**What the task asks**
Verbatim repeat, images excluded. Give each entry again as written.

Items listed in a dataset
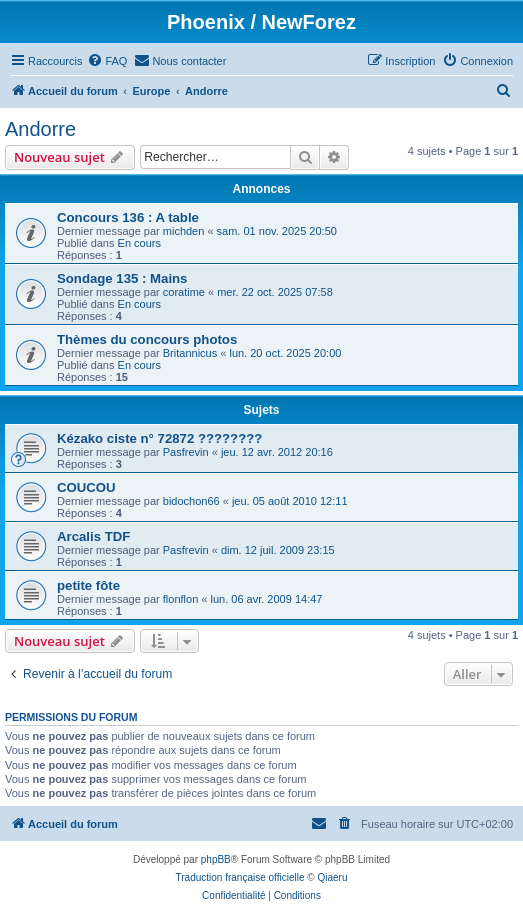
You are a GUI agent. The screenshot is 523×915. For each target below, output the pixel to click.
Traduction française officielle (240, 877)
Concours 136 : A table (128, 217)
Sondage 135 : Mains (122, 278)
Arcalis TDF (93, 536)
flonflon (180, 599)
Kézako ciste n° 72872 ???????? (159, 438)
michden (184, 231)
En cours (139, 243)
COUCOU (86, 487)
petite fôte (88, 585)
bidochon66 (191, 501)
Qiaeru (332, 877)
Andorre (40, 129)
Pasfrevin (186, 452)
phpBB (216, 859)
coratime (184, 292)
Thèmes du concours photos (147, 339)
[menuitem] (107, 61)
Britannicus (190, 353)
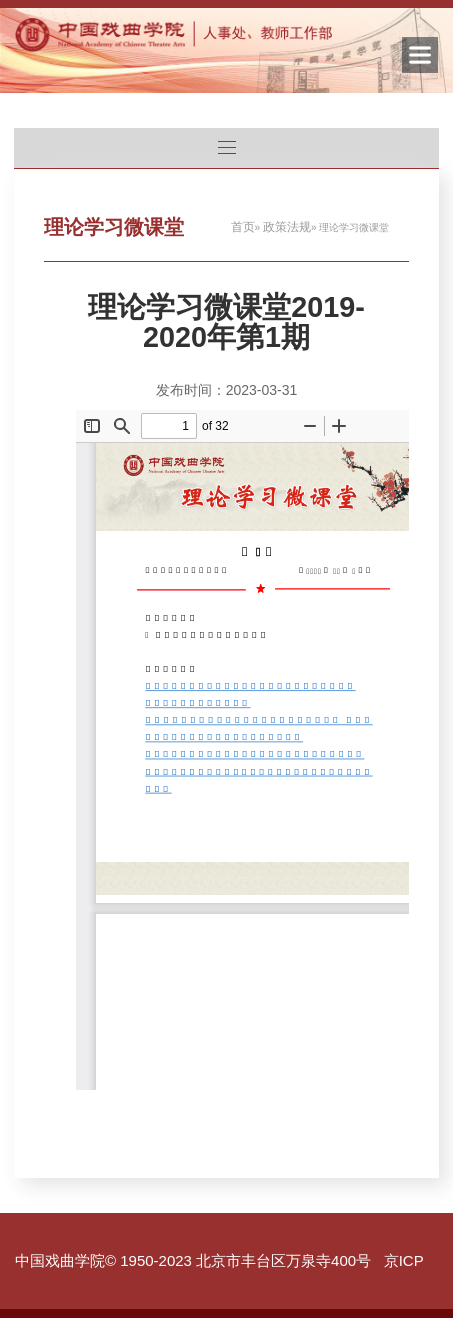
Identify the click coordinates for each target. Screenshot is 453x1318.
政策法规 (287, 227)
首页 (243, 227)
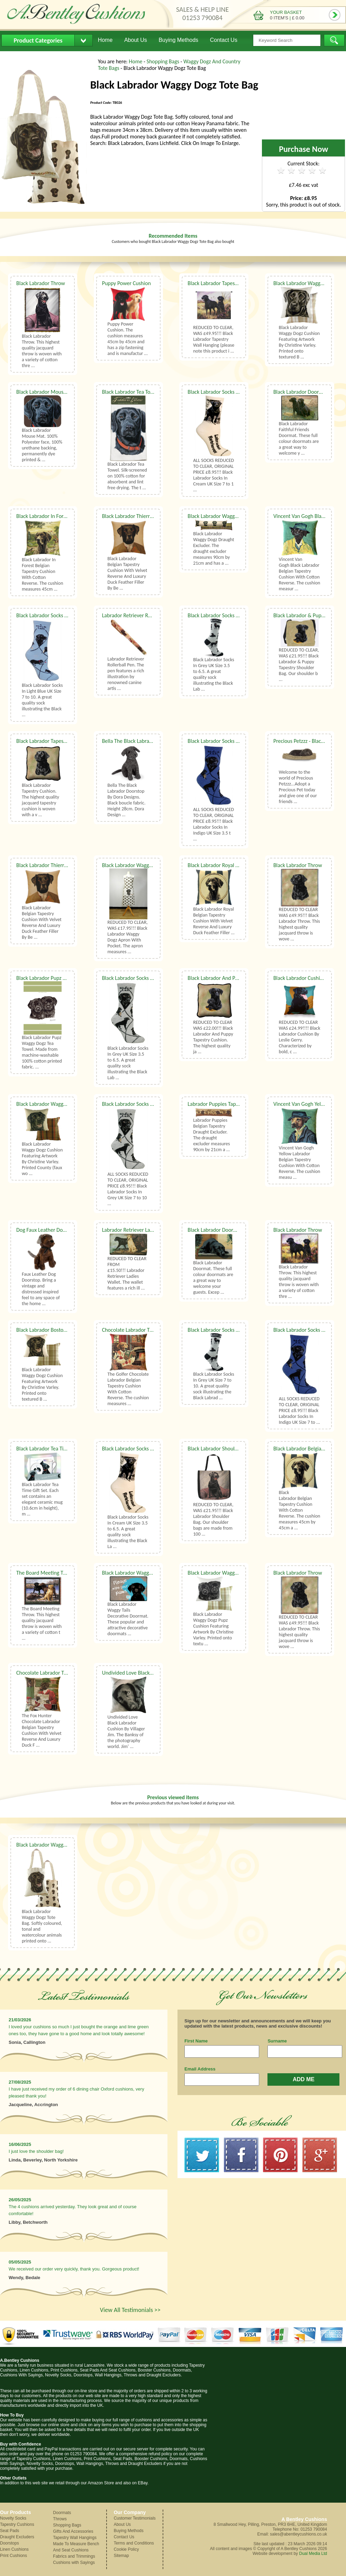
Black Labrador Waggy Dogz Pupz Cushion (234, 1572)
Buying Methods (178, 40)
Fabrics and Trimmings (74, 2556)
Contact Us (223, 40)
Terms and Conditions (134, 2543)
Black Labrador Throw (40, 283)
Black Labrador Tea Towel (130, 392)
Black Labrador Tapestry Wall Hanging (230, 283)
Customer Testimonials (135, 2518)
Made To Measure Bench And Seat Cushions (76, 2546)
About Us (135, 40)
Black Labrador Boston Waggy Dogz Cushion (65, 1330)
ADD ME (304, 2079)
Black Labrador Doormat (300, 392)
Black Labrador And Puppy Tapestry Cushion (237, 978)
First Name (196, 2040)
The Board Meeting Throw (45, 1572)
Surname (277, 2040)
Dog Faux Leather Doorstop (46, 1230)
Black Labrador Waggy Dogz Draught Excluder (238, 516)
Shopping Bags (164, 61)
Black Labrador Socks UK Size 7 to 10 (228, 392)
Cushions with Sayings (74, 2562)
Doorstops (9, 2543)
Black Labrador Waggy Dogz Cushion (57, 1104)
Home (105, 40)
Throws (59, 2518)
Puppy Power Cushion (126, 283)
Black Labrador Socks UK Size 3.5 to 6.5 (231, 615)
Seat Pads (9, 2530)
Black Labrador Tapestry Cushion (52, 741)
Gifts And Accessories (73, 2531)
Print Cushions (13, 2555)
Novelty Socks (13, 2518)
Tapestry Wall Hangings (75, 2537)
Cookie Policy (126, 2549)
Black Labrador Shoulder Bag (220, 1448)
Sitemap (121, 2555)
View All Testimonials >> (130, 2310)
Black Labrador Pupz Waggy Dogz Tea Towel (64, 978)
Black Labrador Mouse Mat (46, 392)
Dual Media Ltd (313, 2553)
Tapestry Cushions (17, 2524)
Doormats (62, 2512)
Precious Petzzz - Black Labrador (309, 741)
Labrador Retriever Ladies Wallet (138, 1230)
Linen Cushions (14, 2549)
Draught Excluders (17, 2536)
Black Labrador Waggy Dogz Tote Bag (57, 1844)
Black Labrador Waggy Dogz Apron (140, 865)
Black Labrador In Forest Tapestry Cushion (63, 516)
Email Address (200, 2069)
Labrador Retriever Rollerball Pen (139, 615)
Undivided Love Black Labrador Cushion (146, 1672)
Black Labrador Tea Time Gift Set (52, 1448)
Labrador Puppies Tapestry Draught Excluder (237, 1104)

**Response area**
You are a GUI agent. The screenshot is 523×915. For each target below, output the pixel to click.
Traduction française officielle (240, 877)
Concours 136 : A table (128, 217)
Sondage 135 : Mains (122, 278)
Arcalis TDF (93, 536)
flonflon (180, 599)
Kézako ciste n° 72872 ???????? (159, 438)
michden (184, 231)
En cours (139, 243)
COUCOU (86, 487)
petite fôte (88, 585)
bidochon66 (191, 501)
Qiaeru (332, 877)
Andorre (40, 129)
Pasfrevin (186, 452)
phpBB (216, 859)
coratime (184, 292)
Thèmes du concours photos (147, 339)
[menuitem] (107, 61)
Britannicus (190, 353)
Identify the click coordinates for each target. Screenshot is 453x1318.
政策法规 (287, 227)
首页 (243, 227)
Black Labrador Waggy Dogz Pupz Cushion (234, 1572)
Buying Methods (178, 40)
Fabrics and Trimmings (74, 2556)
Contact Us (223, 40)
Terms and Conditions (134, 2543)
Black Labrador Throw (40, 283)
Black Labrador Tea Towel (130, 392)
Black Labrador Tapestry Wall Hanging (230, 283)
Customer Testimonials (135, 2518)
Made To Measure Bench And Seat Cushions (76, 2546)
About Us (135, 40)
Black Labrador Boston Waggy Dogz Cushion (65, 1330)
ADD ME (304, 2079)
Black Labrador Doormat (300, 392)
Black Labrador And Puppy Tapestry Cushion (237, 978)
First Name (196, 2040)
The Board Meeting Throw (45, 1572)
Surname (277, 2040)
Dog Faux Leather Doorstop (46, 1230)
Black Labrador Waggy Dogz Draught Excluder (238, 516)
Shopping Bags (164, 61)
Black Labrador Socks UK Size 7 to 10 (228, 392)
Cushions with Sayings (74, 2562)
Doorstops (9, 2543)
Black Labrador Waggy Dogz Cushion (57, 1104)
Home (105, 40)
Throws (59, 2518)
Puppy Power Cushion (126, 283)
Black Labrador Socks UK Size 3.5 to 6.5 (231, 615)
Seat Pads (9, 2530)
Black Labrador Tapestry Cushion (52, 741)
Gifts And Accessories (73, 2531)
Print Cushions (13, 2555)
Novelty Socks (13, 2518)
Tapestry Wall Hangings (75, 2537)
Cookie Policy (126, 2549)
Black Labrador Shoulder Bag (220, 1448)
Sitemap (121, 2555)
View All Testimonials >> (130, 2310)
Black Labrador Pupz Waggy Dogz Tea Towel (64, 978)
Black Labrador Mouse Mat (46, 392)
Dual Media Ltd (313, 2553)
Tapestry Cushions (17, 2524)
Doormats (62, 2512)
Precious Petzzz - Black Labrador (309, 741)
Labrador Retriever Ladies Wallet (138, 1230)
Linen Cushions (14, 2549)
Draught Excluders (17, 2536)
Black Labrador Waggy Dogz Tote Bag (57, 1844)
Black Labrador Waggy Dogz Apron (140, 865)
Black Labrador In Forest Tapestry Cushion (63, 516)
Email Address (200, 2069)
Labrador Retriever Rollerball Pen (139, 615)
Undivided Love Black Labrador Cushion (146, 1672)
Black Labrador Tea Time Gift Set (52, 1448)
Labrador Puppies Tapestry Draught Excluder (237, 1104)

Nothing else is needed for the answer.